*** Listed entries Section Begins ***
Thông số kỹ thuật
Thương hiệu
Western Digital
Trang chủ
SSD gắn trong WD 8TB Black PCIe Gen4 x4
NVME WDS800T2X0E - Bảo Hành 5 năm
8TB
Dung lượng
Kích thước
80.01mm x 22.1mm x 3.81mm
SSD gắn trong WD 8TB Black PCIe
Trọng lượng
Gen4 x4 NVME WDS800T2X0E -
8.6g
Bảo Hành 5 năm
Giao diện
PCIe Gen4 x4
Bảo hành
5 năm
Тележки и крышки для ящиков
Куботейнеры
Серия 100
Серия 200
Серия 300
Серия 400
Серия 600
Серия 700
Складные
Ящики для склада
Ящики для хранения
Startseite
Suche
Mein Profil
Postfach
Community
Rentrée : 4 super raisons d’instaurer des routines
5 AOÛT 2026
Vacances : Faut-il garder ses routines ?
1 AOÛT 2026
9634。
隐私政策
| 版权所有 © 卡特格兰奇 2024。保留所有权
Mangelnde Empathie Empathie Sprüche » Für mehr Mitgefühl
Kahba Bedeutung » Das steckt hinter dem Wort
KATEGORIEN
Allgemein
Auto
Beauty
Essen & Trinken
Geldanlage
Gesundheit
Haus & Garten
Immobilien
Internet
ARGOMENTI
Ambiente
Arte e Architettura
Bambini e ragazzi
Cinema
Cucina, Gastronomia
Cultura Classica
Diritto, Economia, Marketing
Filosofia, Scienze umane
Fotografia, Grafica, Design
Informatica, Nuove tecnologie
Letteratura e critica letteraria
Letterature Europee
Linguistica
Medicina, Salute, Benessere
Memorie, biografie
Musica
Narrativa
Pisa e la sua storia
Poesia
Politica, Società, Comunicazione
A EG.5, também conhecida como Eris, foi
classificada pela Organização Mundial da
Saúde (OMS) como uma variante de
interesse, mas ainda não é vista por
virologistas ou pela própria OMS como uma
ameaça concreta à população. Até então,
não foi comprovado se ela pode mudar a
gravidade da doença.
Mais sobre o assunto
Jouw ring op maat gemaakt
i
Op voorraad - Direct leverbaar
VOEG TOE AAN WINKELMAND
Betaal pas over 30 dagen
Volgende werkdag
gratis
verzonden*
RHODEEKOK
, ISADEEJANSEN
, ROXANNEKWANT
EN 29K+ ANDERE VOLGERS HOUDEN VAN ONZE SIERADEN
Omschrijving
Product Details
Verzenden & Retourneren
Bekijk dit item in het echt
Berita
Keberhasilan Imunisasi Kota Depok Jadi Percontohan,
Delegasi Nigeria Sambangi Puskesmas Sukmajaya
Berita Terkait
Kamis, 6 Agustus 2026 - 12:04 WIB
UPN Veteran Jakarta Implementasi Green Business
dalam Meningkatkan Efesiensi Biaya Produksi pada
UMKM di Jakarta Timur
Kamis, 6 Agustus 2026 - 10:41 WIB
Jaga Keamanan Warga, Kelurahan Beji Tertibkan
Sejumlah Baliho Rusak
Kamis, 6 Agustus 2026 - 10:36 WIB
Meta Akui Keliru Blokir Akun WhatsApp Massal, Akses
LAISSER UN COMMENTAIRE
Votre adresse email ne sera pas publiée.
*** Listed entries Section Ends ***
Give again, exactly as written, the lines running from the first line of the data above through the line that contains "Product Details".

Thông số kỹ thuật
Thương hiệu
Western Digital
Trang chủ
SSD gắn trong WD 8TB Black PCIe Gen4 x4
NVME WDS800T2X0E - Bảo Hành 5 năm
8TB
Dung lượng
Kích thước
80.01mm x 22.1mm x 3.81mm
SSD gắn trong WD 8TB Black PCIe
Trọng lượng
Gen4 x4 NVME WDS800T2X0E -
8.6g
Bảo Hành 5 năm
Giao diện
PCIe Gen4 x4
Bảo hành
5 năm
Тележки и крышки для ящиков
Куботейнеры
Серия 100
Серия 200
Серия 300
Серия 400
Серия 600
Серия 700
Складные
Ящики для склада
Ящики для хранения
Startseite
Suche
Mein Profil
Postfach
Community
Rentrée : 4 super raisons d’instaurer des routines
5 AOÛT 2026
Vacances : Faut-il garder ses routines ?
1 AOÛT 2026
9634。
隐私政策
| 版权所有 © 卡特格兰奇 2024。保留所有权
Mangelnde Empathie Empathie Sprüche » Für mehr Mitgefühl
Kahba Bedeutung » Das steckt hinter dem Wort
KATEGORIEN
Allgemein
Auto
Beauty
Essen & Trinken
Geldanlage
Gesundheit
Haus & Garten
Immobilien
Internet
ARGOMENTI
Ambiente
Arte e Architettura
Bambini e ragazzi
Cinema
Cucina, Gastronomia
Cultura Classica
Diritto, Economia, Marketing
Filosofia, Scienze umane
Fotografia, Grafica, Design
Informatica, Nuove tecnologie
Letteratura e critica letteraria
Letterature Europee
Linguistica
Medicina, Salute, Benessere
Memorie, biografie
Musica
Narrativa
Pisa e la sua storia
Poesia
Politica, Società, Comunicazione
A EG.5, também conhecida como Eris, foi
classificada pela Organização Mundial da
Saúde (OMS) como uma variante de
interesse, mas ainda não é vista por
virologistas ou pela própria OMS como uma
ameaça concreta à população. Até então,
não foi comprovado se ela pode mudar a
gravidade da doença.
Mais sobre o assunto
Jouw ring op maat gemaakt
i
Op voorraad - Direct leverbaar
VOEG TOE AAN WINKELMAND
Betaal pas over 30 dagen
Volgende werkdag
gratis
verzonden*
RHODEEKOK
, ISADEEJANSEN
, ROXANNEKWANT
EN 29K+ ANDERE VOLGERS HOUDEN VAN ONZE SIERADEN
Omschrijving
Product Details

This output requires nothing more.